**Instructions for the task**: Pull every line from the records that has the word "پزشکیان" in it.

**Saved data entries**:
------------------------------------------------------------------------
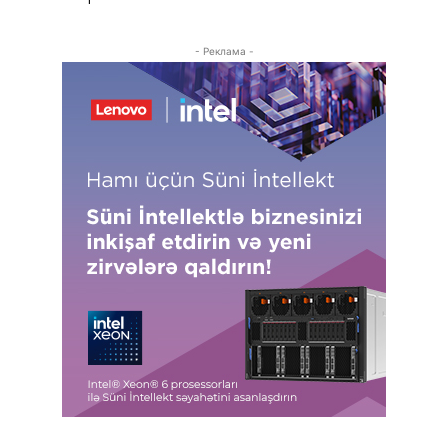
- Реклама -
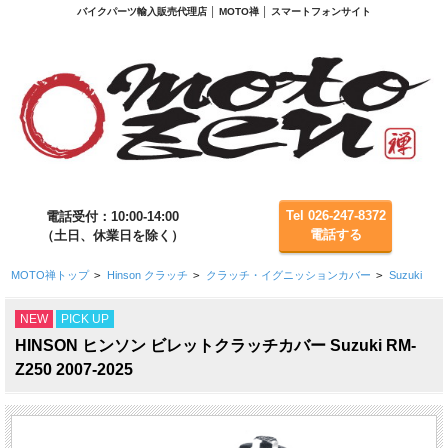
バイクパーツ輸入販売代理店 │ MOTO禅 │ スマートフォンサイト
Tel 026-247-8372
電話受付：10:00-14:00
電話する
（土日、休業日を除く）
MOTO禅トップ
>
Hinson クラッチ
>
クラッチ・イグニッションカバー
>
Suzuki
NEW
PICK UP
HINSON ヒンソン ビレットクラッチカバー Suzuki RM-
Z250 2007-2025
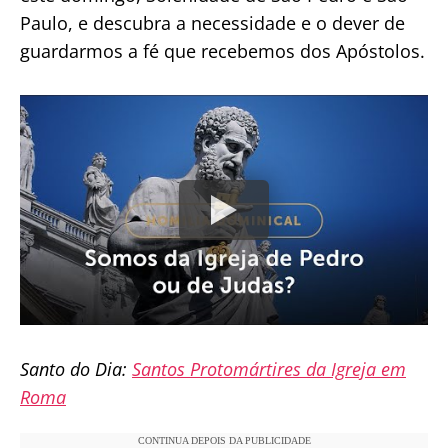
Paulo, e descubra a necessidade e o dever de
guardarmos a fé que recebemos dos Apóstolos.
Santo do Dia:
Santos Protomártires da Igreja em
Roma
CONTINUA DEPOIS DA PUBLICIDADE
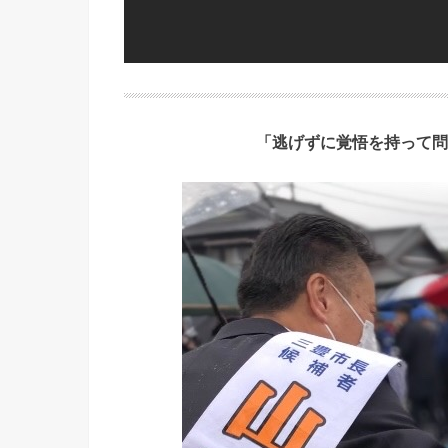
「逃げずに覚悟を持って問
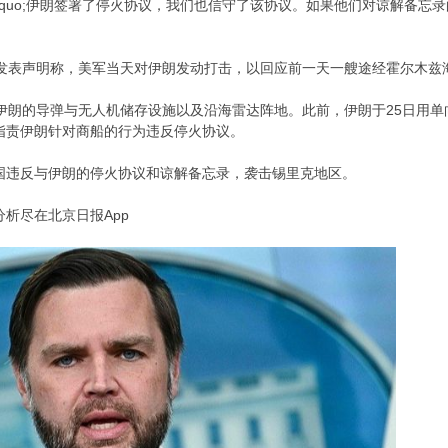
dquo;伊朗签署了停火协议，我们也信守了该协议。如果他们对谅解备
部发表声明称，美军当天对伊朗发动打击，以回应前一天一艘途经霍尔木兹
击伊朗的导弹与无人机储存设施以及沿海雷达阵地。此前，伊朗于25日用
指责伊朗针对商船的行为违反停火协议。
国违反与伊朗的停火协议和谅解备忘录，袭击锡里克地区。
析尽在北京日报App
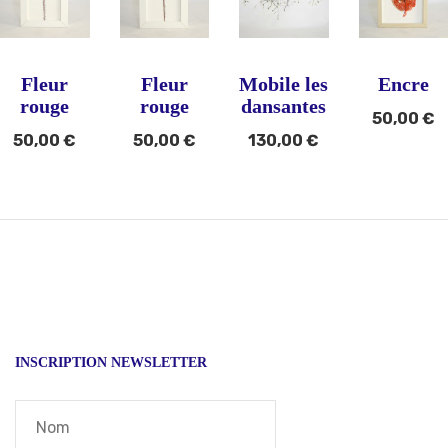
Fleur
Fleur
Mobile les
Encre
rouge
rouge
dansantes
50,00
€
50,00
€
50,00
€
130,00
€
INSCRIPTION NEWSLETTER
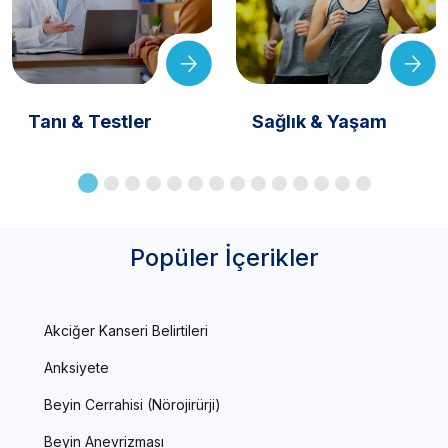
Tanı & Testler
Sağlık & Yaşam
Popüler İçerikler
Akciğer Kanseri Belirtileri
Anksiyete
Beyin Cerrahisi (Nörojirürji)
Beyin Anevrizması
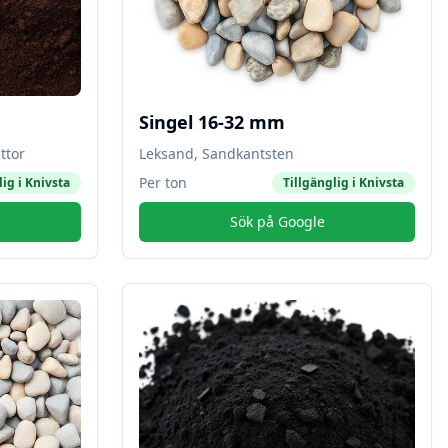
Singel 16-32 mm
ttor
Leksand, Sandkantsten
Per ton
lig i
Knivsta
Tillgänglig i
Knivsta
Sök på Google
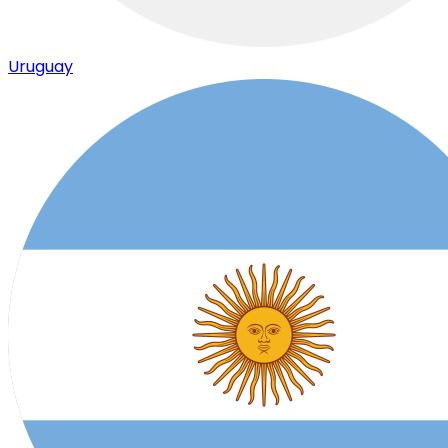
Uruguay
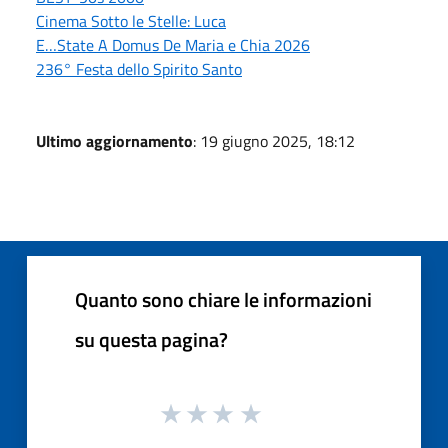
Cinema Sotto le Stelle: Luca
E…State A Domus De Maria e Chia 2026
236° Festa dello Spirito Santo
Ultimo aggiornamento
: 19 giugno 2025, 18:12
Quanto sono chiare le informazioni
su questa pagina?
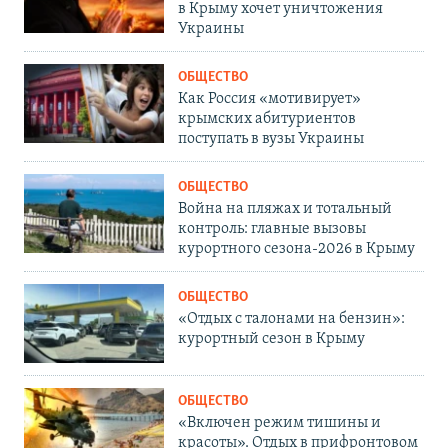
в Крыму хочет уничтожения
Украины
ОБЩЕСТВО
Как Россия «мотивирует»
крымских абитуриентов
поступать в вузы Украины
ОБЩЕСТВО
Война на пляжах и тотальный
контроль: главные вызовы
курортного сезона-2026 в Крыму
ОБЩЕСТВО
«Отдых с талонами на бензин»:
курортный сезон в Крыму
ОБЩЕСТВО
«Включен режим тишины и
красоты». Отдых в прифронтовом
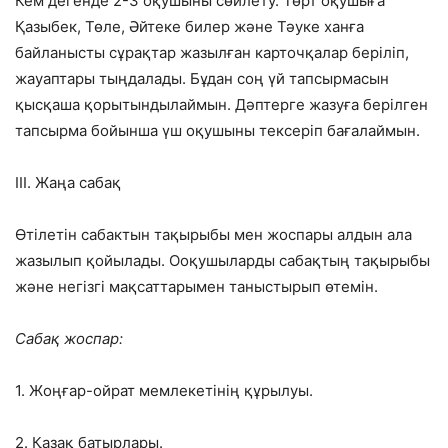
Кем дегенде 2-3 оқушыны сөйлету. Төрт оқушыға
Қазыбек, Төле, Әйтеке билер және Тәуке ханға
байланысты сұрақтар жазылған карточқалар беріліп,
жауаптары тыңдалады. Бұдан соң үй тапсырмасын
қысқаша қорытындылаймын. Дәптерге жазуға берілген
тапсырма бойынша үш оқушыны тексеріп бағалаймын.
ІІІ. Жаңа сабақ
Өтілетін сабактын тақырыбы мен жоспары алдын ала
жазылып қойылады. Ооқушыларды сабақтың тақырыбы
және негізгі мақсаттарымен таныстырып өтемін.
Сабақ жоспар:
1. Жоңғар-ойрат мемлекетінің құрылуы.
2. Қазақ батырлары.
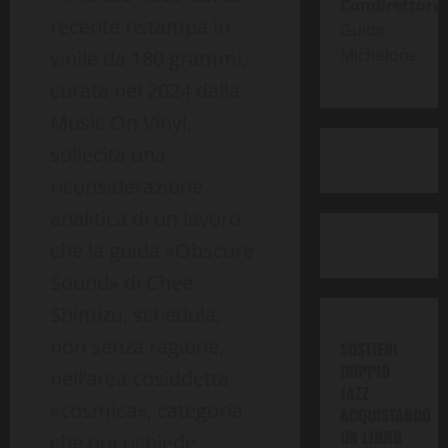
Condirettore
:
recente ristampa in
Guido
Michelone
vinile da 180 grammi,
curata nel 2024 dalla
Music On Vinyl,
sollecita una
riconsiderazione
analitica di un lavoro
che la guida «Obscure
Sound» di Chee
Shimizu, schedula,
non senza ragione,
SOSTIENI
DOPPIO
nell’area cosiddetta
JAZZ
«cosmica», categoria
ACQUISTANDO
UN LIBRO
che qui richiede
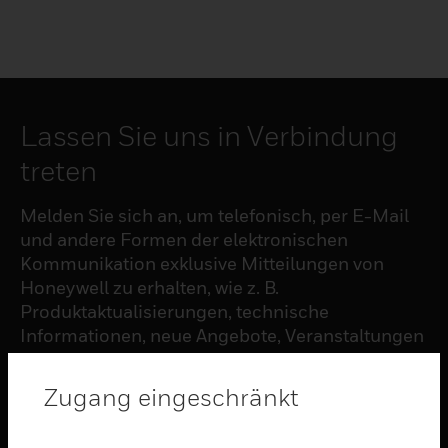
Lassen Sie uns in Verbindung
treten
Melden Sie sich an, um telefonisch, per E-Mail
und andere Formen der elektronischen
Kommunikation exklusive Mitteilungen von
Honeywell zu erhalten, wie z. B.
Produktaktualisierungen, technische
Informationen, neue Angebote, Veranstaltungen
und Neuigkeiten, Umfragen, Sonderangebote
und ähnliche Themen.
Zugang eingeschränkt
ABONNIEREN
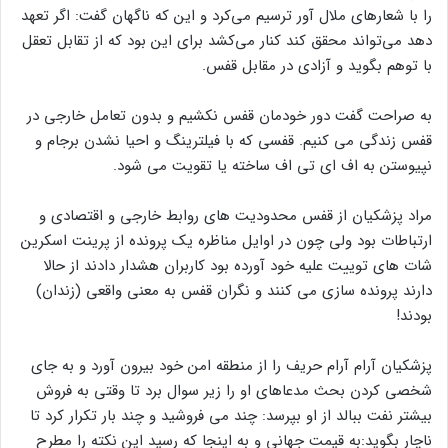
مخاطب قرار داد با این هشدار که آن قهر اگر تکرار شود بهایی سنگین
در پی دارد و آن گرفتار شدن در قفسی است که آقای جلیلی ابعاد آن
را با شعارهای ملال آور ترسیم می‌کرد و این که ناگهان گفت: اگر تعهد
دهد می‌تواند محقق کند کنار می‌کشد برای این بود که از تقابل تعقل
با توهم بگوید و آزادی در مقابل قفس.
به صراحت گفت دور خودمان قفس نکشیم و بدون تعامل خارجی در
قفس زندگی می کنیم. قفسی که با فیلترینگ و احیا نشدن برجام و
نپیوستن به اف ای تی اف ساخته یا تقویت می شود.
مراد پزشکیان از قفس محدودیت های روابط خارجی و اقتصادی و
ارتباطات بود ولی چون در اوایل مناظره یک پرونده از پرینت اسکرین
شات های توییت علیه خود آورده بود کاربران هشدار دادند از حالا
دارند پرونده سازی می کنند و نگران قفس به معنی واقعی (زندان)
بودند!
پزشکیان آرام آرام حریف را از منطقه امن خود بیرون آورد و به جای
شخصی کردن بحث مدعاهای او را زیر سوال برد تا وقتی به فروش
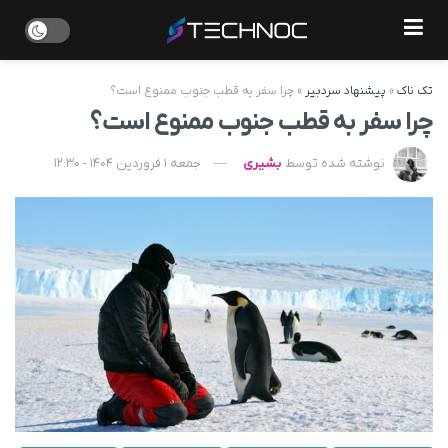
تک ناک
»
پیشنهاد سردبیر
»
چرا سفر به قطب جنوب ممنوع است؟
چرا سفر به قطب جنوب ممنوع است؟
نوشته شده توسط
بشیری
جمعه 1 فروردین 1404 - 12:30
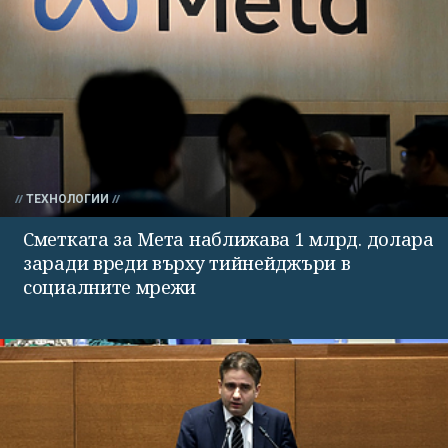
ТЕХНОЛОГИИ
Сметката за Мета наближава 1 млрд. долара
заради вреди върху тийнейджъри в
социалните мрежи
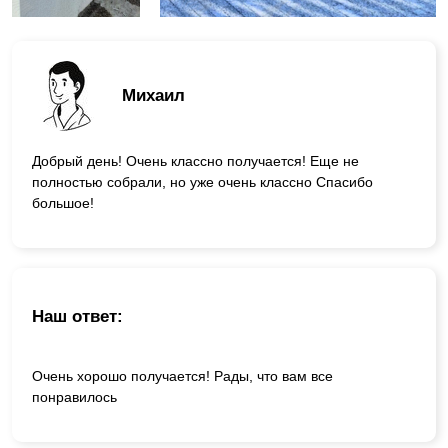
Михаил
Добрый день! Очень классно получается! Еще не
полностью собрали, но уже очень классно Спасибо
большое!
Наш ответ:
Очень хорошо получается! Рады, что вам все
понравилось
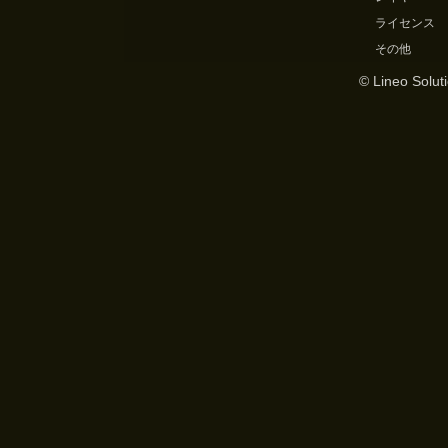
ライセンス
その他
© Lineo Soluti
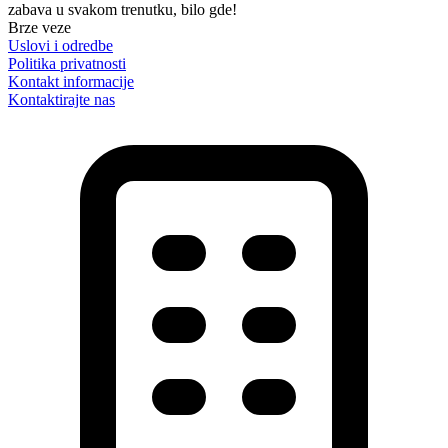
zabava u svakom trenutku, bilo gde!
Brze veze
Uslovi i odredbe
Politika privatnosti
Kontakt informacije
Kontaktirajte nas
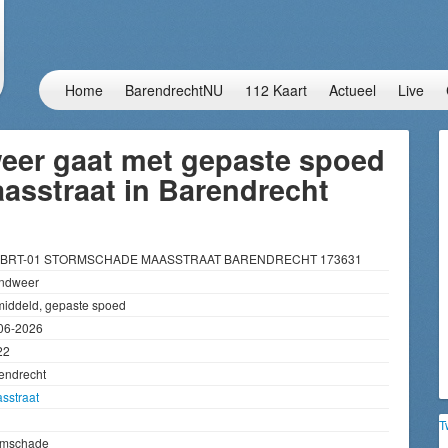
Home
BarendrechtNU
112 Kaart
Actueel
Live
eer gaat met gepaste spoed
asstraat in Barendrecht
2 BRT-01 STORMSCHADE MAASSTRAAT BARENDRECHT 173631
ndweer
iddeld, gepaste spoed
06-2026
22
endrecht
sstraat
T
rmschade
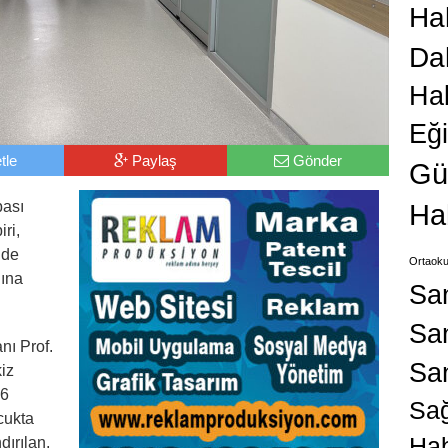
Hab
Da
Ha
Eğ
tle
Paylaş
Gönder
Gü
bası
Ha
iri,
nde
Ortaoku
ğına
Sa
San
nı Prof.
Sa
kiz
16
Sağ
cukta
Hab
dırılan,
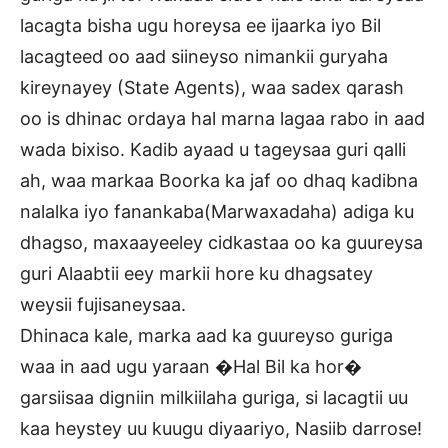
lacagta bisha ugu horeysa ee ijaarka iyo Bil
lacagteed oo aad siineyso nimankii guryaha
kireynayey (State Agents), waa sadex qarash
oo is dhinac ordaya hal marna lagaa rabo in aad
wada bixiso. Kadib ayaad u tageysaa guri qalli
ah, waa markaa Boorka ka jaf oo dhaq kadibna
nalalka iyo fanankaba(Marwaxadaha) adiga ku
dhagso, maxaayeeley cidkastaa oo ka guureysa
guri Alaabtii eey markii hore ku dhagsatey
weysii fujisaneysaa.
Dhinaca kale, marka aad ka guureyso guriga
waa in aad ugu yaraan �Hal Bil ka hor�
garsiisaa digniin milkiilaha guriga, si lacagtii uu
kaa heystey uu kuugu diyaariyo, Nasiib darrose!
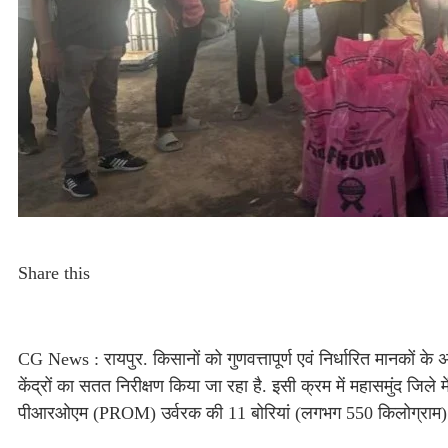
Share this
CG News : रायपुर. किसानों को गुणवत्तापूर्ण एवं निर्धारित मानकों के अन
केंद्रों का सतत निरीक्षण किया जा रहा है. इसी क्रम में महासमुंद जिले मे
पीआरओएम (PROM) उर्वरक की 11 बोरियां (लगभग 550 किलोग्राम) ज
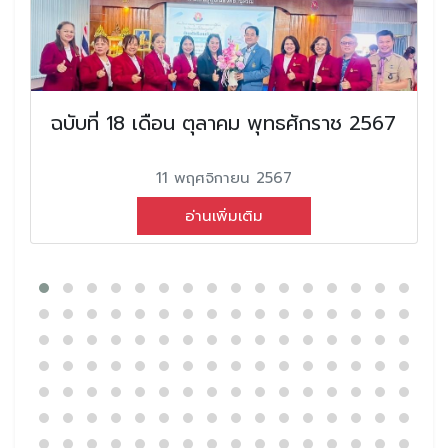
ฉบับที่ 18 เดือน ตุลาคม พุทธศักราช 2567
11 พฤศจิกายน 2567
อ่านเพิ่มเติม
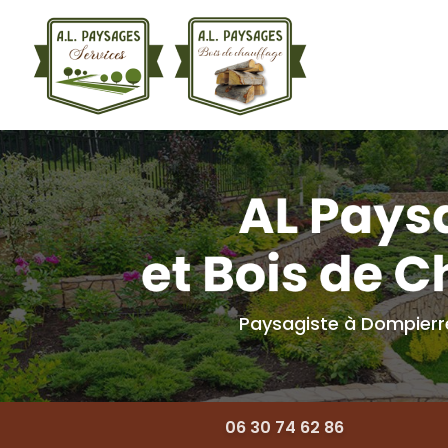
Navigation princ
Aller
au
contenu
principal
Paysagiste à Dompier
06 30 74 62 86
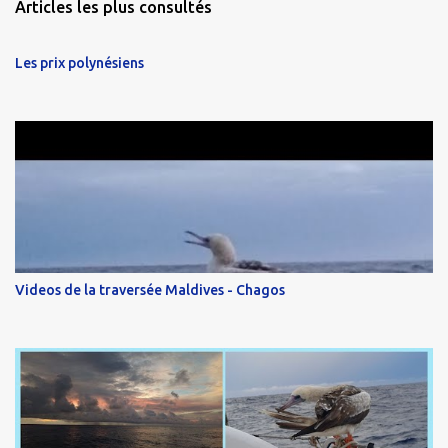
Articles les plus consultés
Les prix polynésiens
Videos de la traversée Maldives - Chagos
------------------------------------------------------------------------
**Answer space**:
مراد پزشکیان از قفس محدودیت های روابط خارجی و اقتصادی و
پزشکیان آرام آرام حریف را از منطقه امن خود بیرون آورد و به جای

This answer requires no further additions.